**Work item**
Lines holding the string "needs" in the listing below are to be copied.

**Records for this exercise**
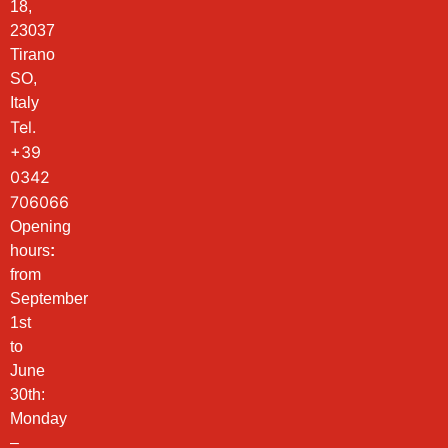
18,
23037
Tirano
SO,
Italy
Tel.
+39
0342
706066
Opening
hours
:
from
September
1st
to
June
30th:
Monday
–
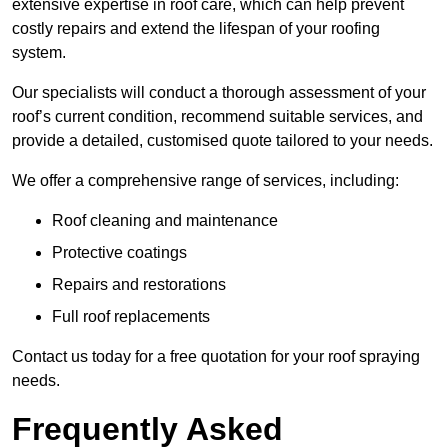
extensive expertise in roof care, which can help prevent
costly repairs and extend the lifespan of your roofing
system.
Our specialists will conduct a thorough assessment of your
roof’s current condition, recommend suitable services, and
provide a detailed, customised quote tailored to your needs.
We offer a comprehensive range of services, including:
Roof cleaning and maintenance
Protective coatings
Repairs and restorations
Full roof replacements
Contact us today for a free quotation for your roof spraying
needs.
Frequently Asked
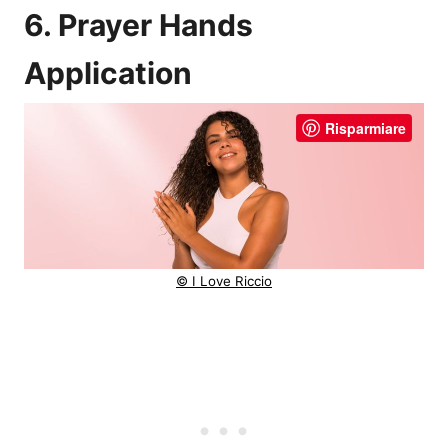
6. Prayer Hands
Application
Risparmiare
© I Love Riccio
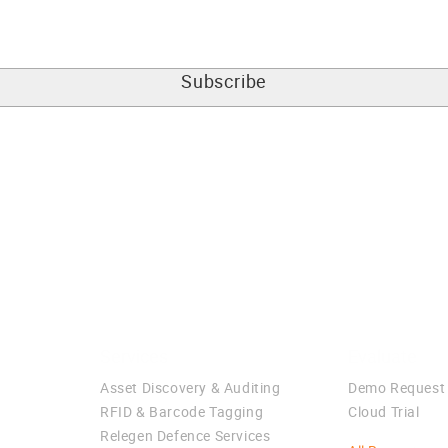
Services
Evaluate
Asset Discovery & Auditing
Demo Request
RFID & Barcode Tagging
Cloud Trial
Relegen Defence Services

**Solution to the problem**
provide a detailed, customised quote tailored to your needs.
needs.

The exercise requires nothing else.